The evaluation was performed over several base classifiers, several datasets and several query selection criteria, including dConfidence and its baseline criteria.
These objectives will be assessed from several performance indicators:

error and known classes (see Definition 1), evaluated at each iteration throughout the learning cycle and

firsthit (see Definition 2) and label disclosure complexity (see Definition 3), evaluated once for every combination of dataset, base classifier and query selection criterion.
Performance indicators
Our evaluation will be based on the performance indicators referred above: error, known classes, firsthit and label disclosure complexity.
To make these performance indicators clear, lets assume a generic classification task. C is the set of class labels to learn. C_{ i }⊆C is the set of class labels contained in a training set L_{ i }.
Active learning is an iterative process requiring some prior initialization. C_{1} is the set of labels that are represented in L_{1}, the initialization training set. At each iteration, new labeled instances, called queries, are added to the training set.
Error, is a common assessment criterion for classification tasks. We have computed the progress of the generalization error—the error in the test set—over all iterations as new labeled instances are added to the training set.
Known classes is the number of classes that have representative labeled instances in the training set at a given iteration.
Definition 1
Known classes, kc_{ i } is the cardinality of C_{ i }, i.e., the number of classes given for learning.
Firsthit is defined for each class.
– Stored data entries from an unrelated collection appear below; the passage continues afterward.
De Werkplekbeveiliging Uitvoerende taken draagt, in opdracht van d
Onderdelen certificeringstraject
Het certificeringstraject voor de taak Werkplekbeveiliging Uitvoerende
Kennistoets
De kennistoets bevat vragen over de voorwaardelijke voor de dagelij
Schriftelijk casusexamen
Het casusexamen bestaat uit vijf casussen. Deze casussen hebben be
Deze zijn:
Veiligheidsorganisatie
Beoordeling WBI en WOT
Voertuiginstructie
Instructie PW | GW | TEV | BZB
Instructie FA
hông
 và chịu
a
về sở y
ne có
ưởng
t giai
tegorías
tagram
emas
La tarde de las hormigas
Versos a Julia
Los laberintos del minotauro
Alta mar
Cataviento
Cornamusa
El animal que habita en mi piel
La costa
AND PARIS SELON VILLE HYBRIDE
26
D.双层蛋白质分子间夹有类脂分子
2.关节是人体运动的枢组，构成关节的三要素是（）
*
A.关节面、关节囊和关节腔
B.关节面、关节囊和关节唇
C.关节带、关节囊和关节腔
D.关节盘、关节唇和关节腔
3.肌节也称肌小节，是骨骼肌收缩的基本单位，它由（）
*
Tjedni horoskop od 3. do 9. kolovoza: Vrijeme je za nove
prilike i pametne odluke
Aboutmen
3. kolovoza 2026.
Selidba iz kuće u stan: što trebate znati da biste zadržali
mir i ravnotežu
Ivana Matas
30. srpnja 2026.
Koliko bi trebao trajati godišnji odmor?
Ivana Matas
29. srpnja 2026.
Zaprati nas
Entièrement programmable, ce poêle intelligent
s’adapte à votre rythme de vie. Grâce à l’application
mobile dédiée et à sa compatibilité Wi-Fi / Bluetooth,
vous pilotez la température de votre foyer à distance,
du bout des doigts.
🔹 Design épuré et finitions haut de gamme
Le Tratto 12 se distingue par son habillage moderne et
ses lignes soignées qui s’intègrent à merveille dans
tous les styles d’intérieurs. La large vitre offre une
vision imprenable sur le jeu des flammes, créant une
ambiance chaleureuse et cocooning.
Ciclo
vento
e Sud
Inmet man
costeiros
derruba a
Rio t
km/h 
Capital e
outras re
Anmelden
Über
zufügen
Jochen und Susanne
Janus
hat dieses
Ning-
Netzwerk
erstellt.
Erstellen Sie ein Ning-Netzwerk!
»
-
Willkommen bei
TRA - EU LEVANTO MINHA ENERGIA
It is the number of queries required to identify the first instance of the class for a given dataset, base classifier and query selection criterion.
Definition 2
For each c_{ k }∈C, c_{ k }∉C_{1}, firsthit, fh_{ k }, is the number of queries required to identify the first instance of class c_{ k }. The initialization queries, the instances in L_{1}, are not accounted for.
Label disclosure complexity (LDC) aims to evaluate the ability of the learning process to reveal all the classes belonging to the concept to learn. LDC is inspired on label complexity [22], defined under the active learning setting as the number of queries that are sufficient and necessary to learn the target concept. LDC is the minimum number of queries being required to identify at least one instance from every class to learn. LDC equals the maximum firsthit computed over all the classes for a given combination of dataset, base classifier and query selection criterion.
Definition 3
Label disclosure complexity (LDC) is the minimum number of queries that are required to identify at least one instance from every c_{ k }∈C. LDC is equal to max_{ k }(fh_{ k }).
Experimental setting
The evaluation plan includes two phases, A and B.
Phase A covers objectives (a) and (b) set above (Sect. 4). The experiments in this phase were performed over tabular data. We have used five datasets from the UCI repository [1]:

Iris (one class is separable while the other two are not),

Cleveland heart disease (imbalanced class distribution),

a random sample from Vowels (higher number of distinct classes than the others),

a sample from Satlog (higher number of attributes than the others) and

a sample from Poker (highly imbalanced class distribution).
These datasets were selected for their properties, mainly due to their distinct class distributions (Table 1).
The purpose of phase A is to assess dConfidence on regular data avoiding to add extra disturbing factors that might come by when using unstructured data. As base classifiers, we have used a neural network (NNET), a decision tree (RPART) and Support Vector Machine classifiers with linear kernels (SVM).
Phase B covers objective (c) set above (Sect. 4). For phase B we have selected two highdimensional unstructured datasets. Two samples from traditional text corpora were used:

a stratified sample from the 20 Newsgroups corpus (NG), containing 500 documents described by 10333 terms, and

a stratified sample from the R52 set of the Reuters21578 collection (R52), containing 1000 documents described by 6019 terms.
The NG dataset has documents from 20 distinct classes while the R52 dataset has documents from 52 distinct classes.
These datasets have been selected for their distinct class distributions. The class distribution in NG is fairly balanced (Fig. 4a) with a maximum frequency of 35 and a minimum frequency of 20 while the R52 dataset presents an highly imbalanced class distribution (Fig. 4b). The most frequent class in R52 has a frequency of 435 while the least frequent has only two instances in the dataset. This dataset has 42 classes, out of 52, with a frequency below 10 from which 31 are below 5.
In phase B we have used SVM classifiers in all experiments. SVM are commonly referred as being among the most accurate classifiers for highdimensional input spaces, in general, and text, in particular [10].
The query selection criteria under evaluation are dConfidence and its baseline criteria: standard confidence and farthestfirst. The performance of these criteria on all datasets was estimated with 10fold crossvalidation. Folds are stratified random samples comprising a partition of the working set. Our aim is to compute the number of queries that are required to identify at least one instance from all classes—from which we can compute known classes, firsthit and LDC—and to compute generalization error.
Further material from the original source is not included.